[Tarantool-patches] [PATCH v10 2/3] popen: introduce a backend engine

Mon Feb 17 02:04:42 MSK 2020

It seems I constantly have no time to concentrate on this nice feature.

I would however share my fear about it: libev doing a lot of work to
make epoll() work properly. See [1], EVBACKEND_EPOLL description.

For example,

 | The biggest issue is fork races, however - if a program forks then
 | both parent and child process have to recreate the epoll set, which
 | can take considerable time (one syscall per file descriptor) and is
 | of course hard to detect.

Is it applicable for vfork()?

I would feel much more comfortable if we would look though libev docs /
code to at least be aware about such possibilities. After this we can
say, whether popen engine is safe comparing to libev (which should be
good) or not (or how much).

[1]: http://pod.tst.eu/http://cvs.schmorp.de/libev/ev.pod

>  - popen_write_timeout
> 	to write data into child's stdin with
> 	timeout
>  - popen_read_timeout
> 	to read data from child's stdout/stderr
> 	with timeout

My initial thought (see [2]) was that the popen engine will just give
several file descriptors, but coio_create() / coio_read_timeout() /
coio_write_timeout() / coio_close() will be called from a module that
implements Lua API for read / write streams.

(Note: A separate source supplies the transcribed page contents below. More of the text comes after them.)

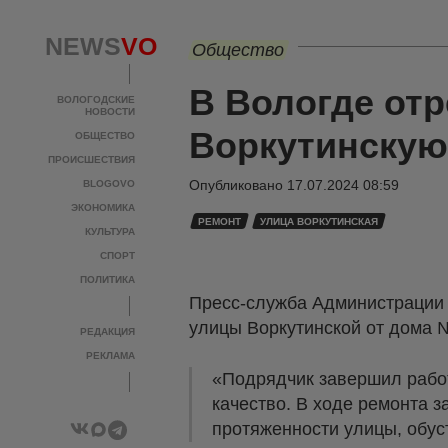
NEWS
VO
Общество
В Вологде от
ВОЛОГОДСКИЕ
НОВОСТИ
Воркутинскую
ОБЩЕСТВО
ПРОИСШЕСТВИЯ
Опубликовано
17.07.2024 08:59
BLOGOVO
ЭКОНОМИКА
РЕМОНТ
УЛИЦА ВОРКУТИНСКАЯ
КУЛЬТУРА
СПОРТ
ПОЛИТИКА
Пресс-служба Администрации 
улицы Воркутинской от дома 
РЕДАКЦИЯ
РЕКЛАМА
«Подрядчик завершил работ
качество. В ходе ремонта 
протяженности улицы, обус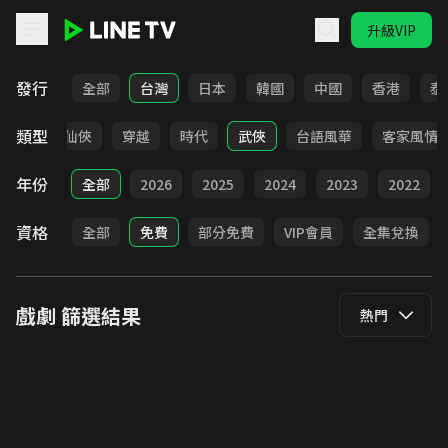
升級VIP
LINE TV - 戲劇
發行
全部
台灣
日本
韓國
中國
香港
泰
類型
療癒
仙俠
穿越
時代
武俠
台語風華
客家風情
年份
全部
2026
2025
2024
2023
2022
資格
全部
免費
部分免費
VIP會員
全集兌換
戲劇
篩選結果
熱門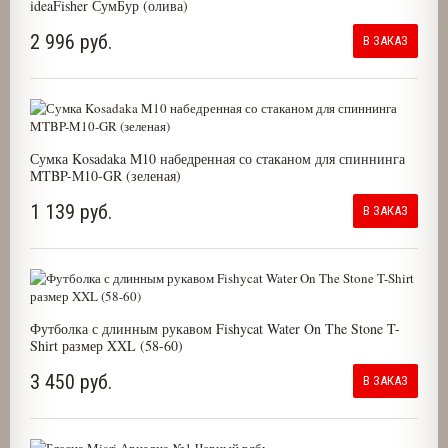
ideaFisher СумБур (олива)
2 996 руб.
В ЗАКАЗ
Сумка Kosadaka M10 набедренная со стаканом для спиннинга
MTBP-M10-GR (зеленая)
1 139 руб.
В ЗАКАЗ
Футболка с длинным рукавом Fishycat Water On The Stone T-
Shirt размер XXL (58-60)
3 450 руб.
В ЗАКАЗ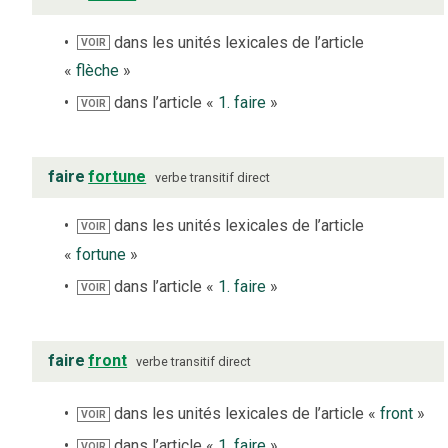
dans les unités lexicales de l’article
VOIR
«
flèche
»
dans l’article «
1. faire
»
VOIR
faire
fortune
verbe
transitif direct
dans les unités lexicales de l’article
VOIR
«
fortune
»
dans l’article «
1. faire
»
VOIR
faire
front
verbe
transitif direct
dans les unités lexicales de l’article «
front
»
VOIR
dans l’article «
1. faire
»
VOIR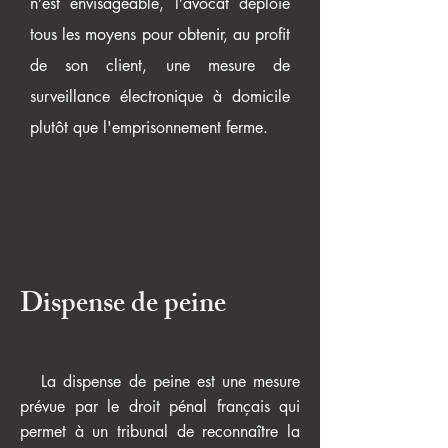
n’est envisageable, l’avocat déploie
tous les moyens pour obtenir, au profit
de son client, une mesure de
surveillance électronique à domicile
plutôt que l'emprisonnement ferme.
Dispense de peine
La dispense de peine est une mesure
prévue par le droit pénal français qui
permet à un tribunal de reconnaître la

This approach draws a solid line between process management and IO
management and would simplify them both. Are there problems with this
way?

[2]: https://lists.tarantool.org/pipermail/tarantool-patches/2019-December/013040.html

> +/**
> + * Handle SIGCHLD when a child process exit.
> + */
> +static void
> +popen_sigchld_handler(EV_P_ ev_child *w, int revents)

Are we really need to use those libev macros within our code? Our code
usually do:

 | ev_loop *loop = loop();
 | ev_<something>(loop, <...>);

> +/**
> + * popen_send_signal - send a signal to a child process
> + * @handle:	popen handle
> + * @signo:	signal number
> + *
> + * Returns 0 on success, -1 otherwise.
> + */
> +int
> +popen_send_signal(struct popen_handle *handle, int signo)
> +{
> +	int ret;
> +
> +	/*
> +	 * A child may be killed or exited already.
> +	 */
> +	if (!popen_may_pidop(handle))
> +		return -1;
> +
> +	say_debug("popen: kill %d signo %d", handle->pid, signo);
> +	ret = kill(handle->pid, signo);
> +	if (ret < 0) {
> +		diag_set(SystemError, "Unable to kill %d signo %d",
> +			 handle->pid, signo);
> +	}
> +	return ret;
> +}

In some of previous versions of the patchset I saw unconditional
killpg() here. The ability to do it is often requested together with
setsid() in context of Python's subprocess.Popen(). Looks as important
feature, especially when a shell script is executed.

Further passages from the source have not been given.